Task goal — Whenever the word "ofrecemos" turns up in a line below, that line should be copied.

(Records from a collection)
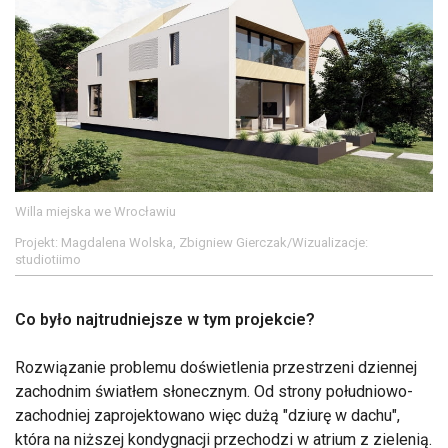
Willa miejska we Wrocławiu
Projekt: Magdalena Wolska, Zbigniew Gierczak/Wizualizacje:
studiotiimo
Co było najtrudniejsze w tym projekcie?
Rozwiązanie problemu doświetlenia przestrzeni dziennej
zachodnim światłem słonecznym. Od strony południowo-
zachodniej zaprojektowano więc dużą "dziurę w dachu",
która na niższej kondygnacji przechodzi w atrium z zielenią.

==

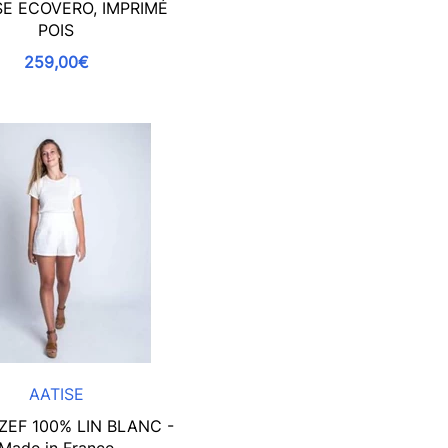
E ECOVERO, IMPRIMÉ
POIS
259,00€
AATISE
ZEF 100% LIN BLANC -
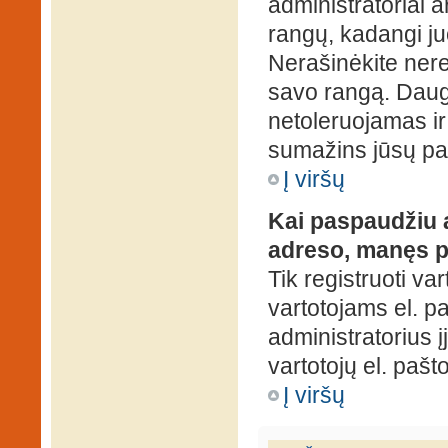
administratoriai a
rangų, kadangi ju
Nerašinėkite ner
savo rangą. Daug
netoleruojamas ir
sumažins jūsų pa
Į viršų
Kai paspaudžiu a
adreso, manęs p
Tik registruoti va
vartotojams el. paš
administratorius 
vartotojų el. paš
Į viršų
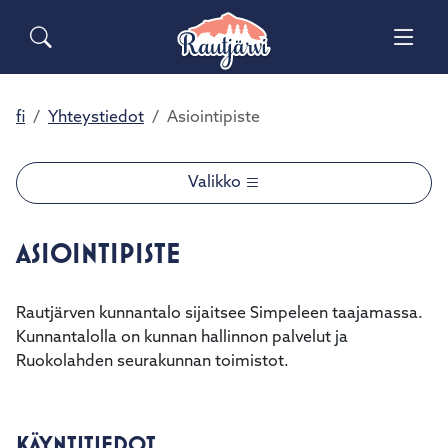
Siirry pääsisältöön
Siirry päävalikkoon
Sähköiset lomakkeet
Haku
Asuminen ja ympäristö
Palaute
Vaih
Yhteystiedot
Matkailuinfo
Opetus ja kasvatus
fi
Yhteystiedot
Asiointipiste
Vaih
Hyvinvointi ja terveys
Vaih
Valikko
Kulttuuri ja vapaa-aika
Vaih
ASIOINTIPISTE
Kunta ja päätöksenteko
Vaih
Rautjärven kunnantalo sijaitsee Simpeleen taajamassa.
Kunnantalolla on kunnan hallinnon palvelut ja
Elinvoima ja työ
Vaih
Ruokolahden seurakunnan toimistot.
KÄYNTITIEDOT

...

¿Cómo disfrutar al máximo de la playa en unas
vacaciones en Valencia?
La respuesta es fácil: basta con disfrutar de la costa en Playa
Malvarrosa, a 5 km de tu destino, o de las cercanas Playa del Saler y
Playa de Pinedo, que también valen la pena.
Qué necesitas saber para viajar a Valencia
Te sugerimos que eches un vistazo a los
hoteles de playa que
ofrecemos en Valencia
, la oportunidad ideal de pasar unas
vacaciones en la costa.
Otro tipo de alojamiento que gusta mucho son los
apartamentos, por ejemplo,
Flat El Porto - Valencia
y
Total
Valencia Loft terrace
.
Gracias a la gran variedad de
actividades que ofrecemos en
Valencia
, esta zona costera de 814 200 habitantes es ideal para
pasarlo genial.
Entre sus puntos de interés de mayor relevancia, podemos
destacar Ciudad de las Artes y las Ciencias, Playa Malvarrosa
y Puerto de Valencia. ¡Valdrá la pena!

Exercise output —
ofrecemos en Valencia
actividades que ofrecemos en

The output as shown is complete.